The US Securities and Exchange Commission has charged two crypto companies linked to the TUSD stablecoin with securities violations.
TrueCoin and TrustToken stable The U.S. Securities and Exchange Commission has filed a lawsuit against TrustToken, accusing it of making unregistered offers and selling investment contracts between November 2020 and April 2023. TrustToken created the decentralized finance lending platform TrueFi, which allows users to use TrueUSD (TUSD), a stablecoin issued by TrueCoin.
In a complaint filed by the SEC on September 24, the agency said both companies used misleading marketing tactics to promote TUSD and TrueFi as “safe and trustworthy” investment vehicles. Jorge G. Tenrero, acting chief of the SEC’s Crypto Assets and Internet Unit, said the case highlighted the importance of company registration to protect investors.
Cryptocurrency market participants, including former SEC staffers like Dan Gallagher, the current lead attorney at Robinhood Markets, have often challenged this rhetoric from SEC officials.

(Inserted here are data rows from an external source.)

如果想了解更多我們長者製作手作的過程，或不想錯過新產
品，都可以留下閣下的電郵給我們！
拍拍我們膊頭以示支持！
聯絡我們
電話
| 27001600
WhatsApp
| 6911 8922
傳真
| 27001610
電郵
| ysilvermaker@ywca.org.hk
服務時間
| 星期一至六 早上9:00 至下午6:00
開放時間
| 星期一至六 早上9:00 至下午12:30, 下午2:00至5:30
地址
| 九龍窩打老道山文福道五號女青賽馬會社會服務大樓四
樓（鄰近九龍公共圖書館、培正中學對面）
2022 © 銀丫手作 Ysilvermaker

As a result of this conflict, ongoing legal battles have erupted, involving companies like Coinbase. Lawmakers have also taken the SEC to task over its “regulation by enforcement” approach, with SEC Commissioner Hester Peirce calling the regulator’s strategy ineffective and confusing.

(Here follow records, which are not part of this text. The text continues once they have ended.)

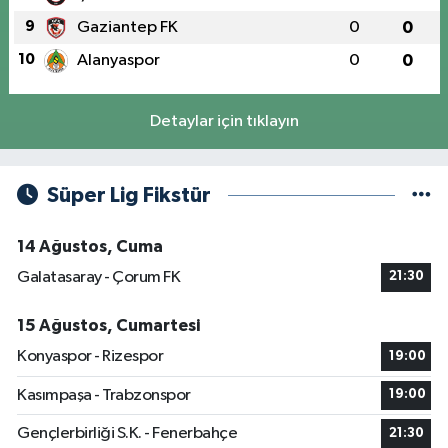
9
Gaziantep FK
0
0
10
Alanyaspor
0
0
Detaylar için tıklayın
Süper Lig Fikstür
14 Ağustos, Cuma
Galatasaray - Çorum FK
21:30
15 Ağustos, Cumartesi
Konyaspor - Rizespor
19:00
Kasımpaşa - Trabzonspor
19:00
Gençlerbirliği S.K. - Fenerbahçe
21:30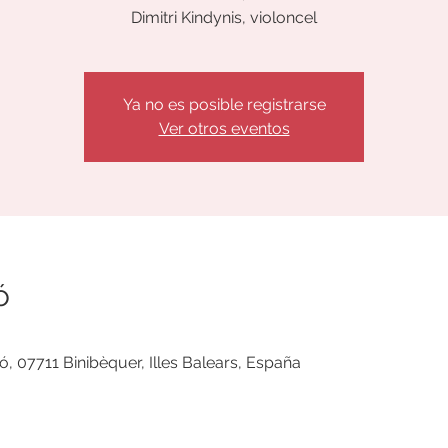
Dimitri Kindynis, violoncel
Ya no es posible registrarse
Ver otros eventos
ó
ó, 07711 Binibèquer, Illes Balears, España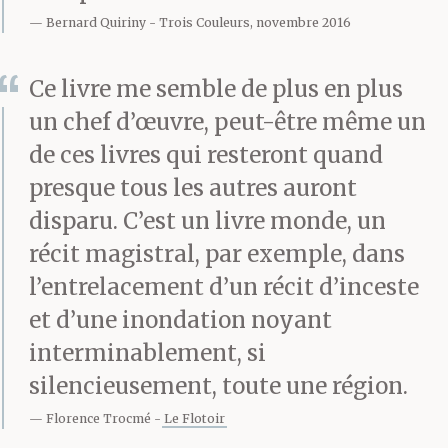
matin, l’ultime instant
Bernard Quiriny
Trois Couleurs, novembre 2016
de temps libre sombrait
Ce livre me semble de plus en plus
dans la morosité brun
un chef d’œuvre, peut-être même un
poussière à l’amorce du
de ces livres qui resteront quand
dimanche soir. *Tu te
presque tous les autres auront
moquais de ma
disparu. C’est un livre monde, un
récit magistral, par exemple, dans
tristesse de fin de
l’entrelacement d’un récit d’inceste
vacances, qui remontait
et d’une inondation noyant
à mon enfance ;
interminablement, si
silencieusement, toute une région.
Henriette, aujourd’hui
Florence Trocmé
Le Flotoir
aussi je suis en-solo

TrueCoin and TrustToken, without admitting or denying the charges, agreed to pay fines of $163,766. TrueCoin was also fined an additional $340,930.
The settlement adds to a growing list of fines the SEC has levied against the cryptocurrency industry. Since 2013, crypto companies have paid the SEC more than $7 billion, and a study found that cryptocurrency fines have increased by more than 3,000% in the past 12 months.